Please help me congratulate Professor Carlos Rinaldi, who was selected to receive the International Journal of Nanomedicine Early Career Award. This annual award is presented to a scientist in the early stage of his/her career (less than 10 years after receiving Ph.D.) who has made significant contributions to the field of nanomedicine. According to the selection committee for the award, “This year was the most competitive year ever which literally required months of deliberations.” Professor Rinaldi will receive his award at the 1st Annual International Translational Nanomedicine (ITNano) Conference at Northeastern University in Boston, July 26 – 28, where he will also give a research presentation.
Professor Rinaldi obtained his PhD in Chemical Engineering in 2002 from MIT. His dissertation work developed asymptotic solutions for the flow of suspensions of magnetic nanoparticles, so-called ferrofluids, in applied magnetic fields. After a brief tenure as an Assistant Station Director in the Japan station of the MIT Practice School in summer of 2002, Dr. Rinaldi joined the Chemical Engineering Department at the University of Puerto Rico, Mayagüez in the Fall of 2002 and in 2012 moved to the J. Crayton Pruitt Family Department of Biomedical Engineering and the Department of Chemical Engineering at the University of Florida.

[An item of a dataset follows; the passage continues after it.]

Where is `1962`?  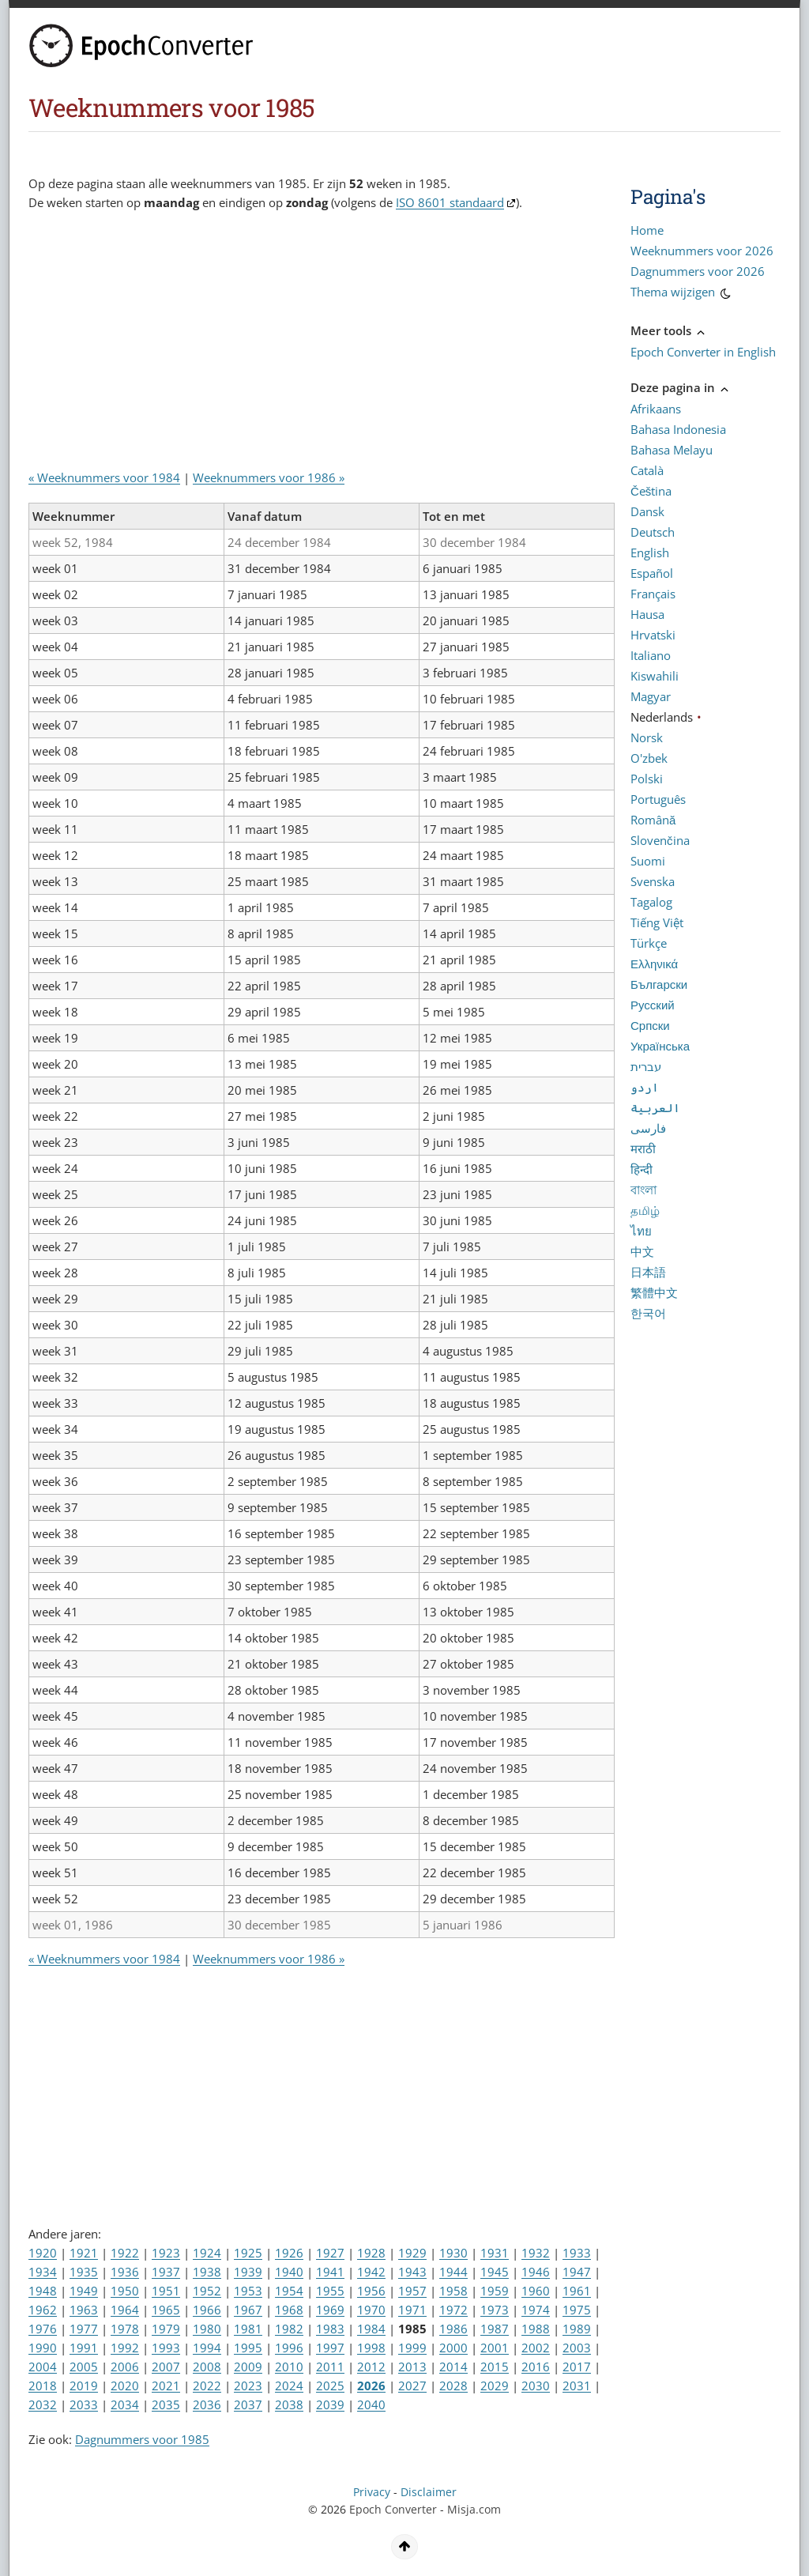 1962 is located at coordinates (42, 2310).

Professor Rinaldi has made significant contributions to bionanomedicine by advancing biomedical applications of magnetic nanoparticles, specifically cancer treatment through magnetic fluid hyperthermia. In this novel form of treatment, magnetic nanoparticles subjected to high frequency and moderate amplitude magnetic fields dissipate energy locally and result in cancer cell death. Dr. Rinaldi’s group has developed methods for producing controlled aggregates and singly dispersed nanoparticles coated with covalently linked coronas of polysaccharides (e.g., dextran and chitosan) and biocompatible polymers (e.g., polyethyelene glycol). The resulting nanoparticles are ultra-stable in cell culture media and physiological conditions, making them ideally suited for biomedical applications. Experiments have shown that hyperthermia induced by magnetic nanoparticles is much more effective than traditional forms of hyperthermia in destroying cancer cells and has enhanced synergy with anti-cancer drugs. Most recently, Professor Rinaldi’s group has demonstrated that receptor targeted magnetic nanoparticles internalized in cancer cells can result in significant reductions in cell viability in an alternating magnetic field, without a perceptible temperature rise. This demonstration challenges the paradigm that for magnetic nanoparticles to be effective in killing cancer cells they must release sufficient heat to raise the tissue temperature to the hyperthermia range. Professor Rinaldi’s demonstration that targeted particles are effective without the need of raising the bulk temperature is important as it opens the door to application of magnetic fluid hyperthermia in small tumors and metastatic lesions where raising the tissue temperature is difficult.
Congratulations Professor Rinaldi for this prestigious honor!
Graphical summary of the work done in Dr. Rinaldi’s lab, which focuses on magnetic nano particle suspensions and spans their theoretical description, fluid mechanics, synthesis, functionalization, and characterization, and development of their biomedical applications.